START RECORDS PROVIDED

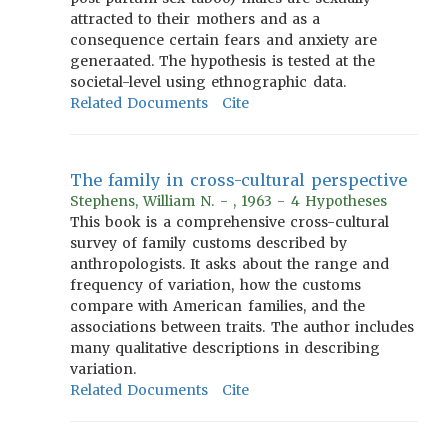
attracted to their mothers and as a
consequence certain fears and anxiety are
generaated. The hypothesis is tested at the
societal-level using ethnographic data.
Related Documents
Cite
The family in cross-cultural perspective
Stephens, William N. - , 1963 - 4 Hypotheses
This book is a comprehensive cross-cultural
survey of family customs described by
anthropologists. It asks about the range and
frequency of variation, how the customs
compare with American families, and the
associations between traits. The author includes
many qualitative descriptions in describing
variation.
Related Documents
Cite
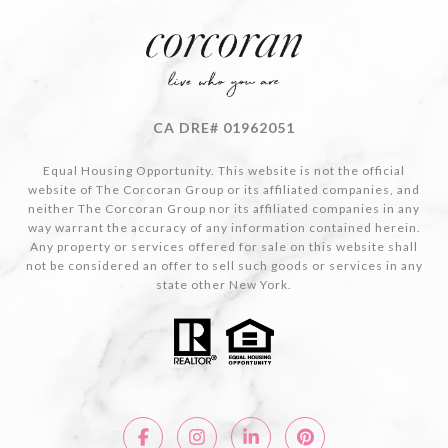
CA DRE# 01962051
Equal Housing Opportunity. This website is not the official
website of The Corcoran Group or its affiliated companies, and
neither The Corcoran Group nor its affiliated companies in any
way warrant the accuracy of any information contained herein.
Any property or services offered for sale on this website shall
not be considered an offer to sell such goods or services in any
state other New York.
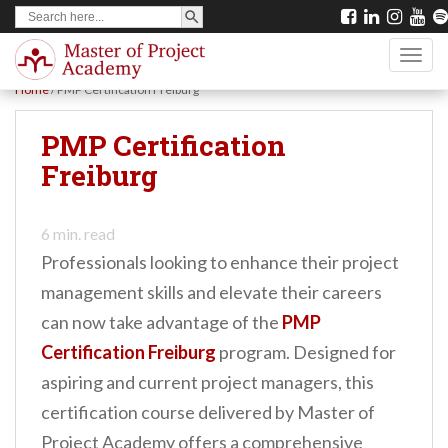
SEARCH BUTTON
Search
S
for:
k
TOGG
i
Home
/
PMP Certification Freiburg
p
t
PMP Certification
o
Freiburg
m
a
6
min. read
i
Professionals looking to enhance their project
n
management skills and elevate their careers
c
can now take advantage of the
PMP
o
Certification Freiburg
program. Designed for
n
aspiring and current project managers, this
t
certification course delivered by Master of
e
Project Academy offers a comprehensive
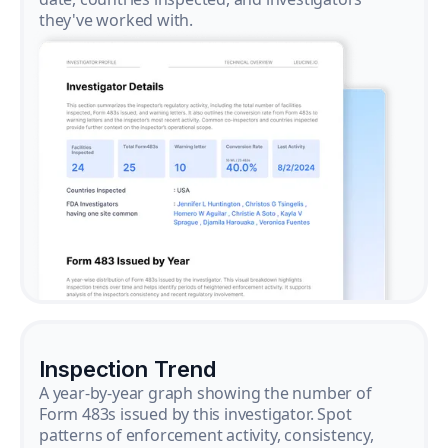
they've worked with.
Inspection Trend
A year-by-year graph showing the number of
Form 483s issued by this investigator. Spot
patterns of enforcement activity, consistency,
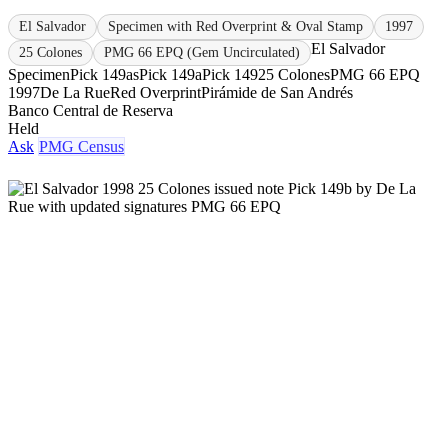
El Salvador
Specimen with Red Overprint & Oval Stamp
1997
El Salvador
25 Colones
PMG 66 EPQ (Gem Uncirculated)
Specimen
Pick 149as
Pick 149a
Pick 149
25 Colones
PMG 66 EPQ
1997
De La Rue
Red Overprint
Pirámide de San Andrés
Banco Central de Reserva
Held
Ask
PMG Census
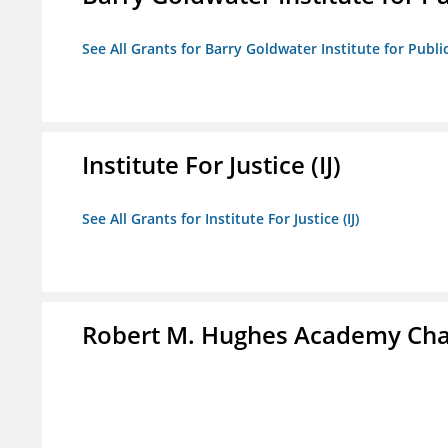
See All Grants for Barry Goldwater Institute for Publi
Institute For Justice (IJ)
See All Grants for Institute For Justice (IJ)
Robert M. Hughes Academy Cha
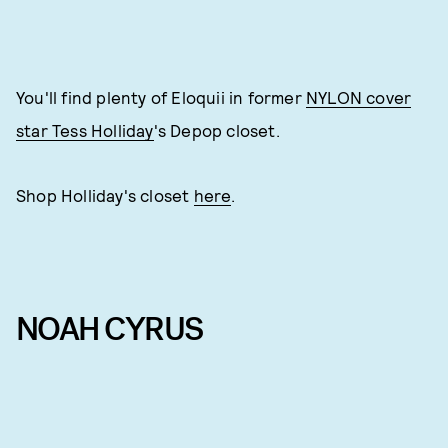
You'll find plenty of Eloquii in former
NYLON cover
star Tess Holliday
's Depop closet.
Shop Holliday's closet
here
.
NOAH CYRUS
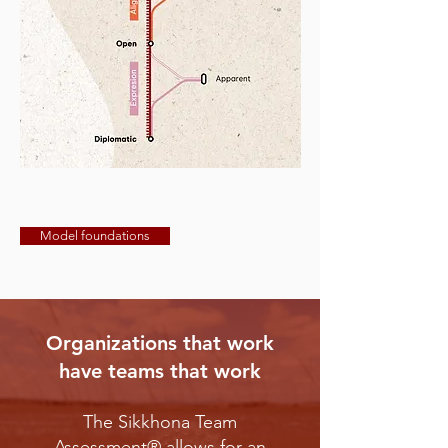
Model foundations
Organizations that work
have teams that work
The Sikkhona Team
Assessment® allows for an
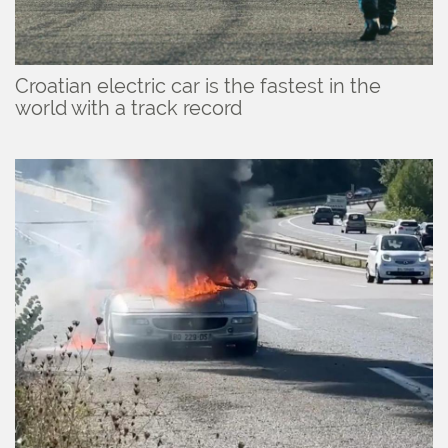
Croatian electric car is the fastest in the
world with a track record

END RECORDS PROVIDED

◆ **WORK TO BE COMPLETED**: Take every line from the records above that has the word "Corcoran" and copy it.

◆ **TASK RESULT**:
website of The Corcoran Group or its affiliated companies, and
neither The Corcoran Group nor its affiliated companies in any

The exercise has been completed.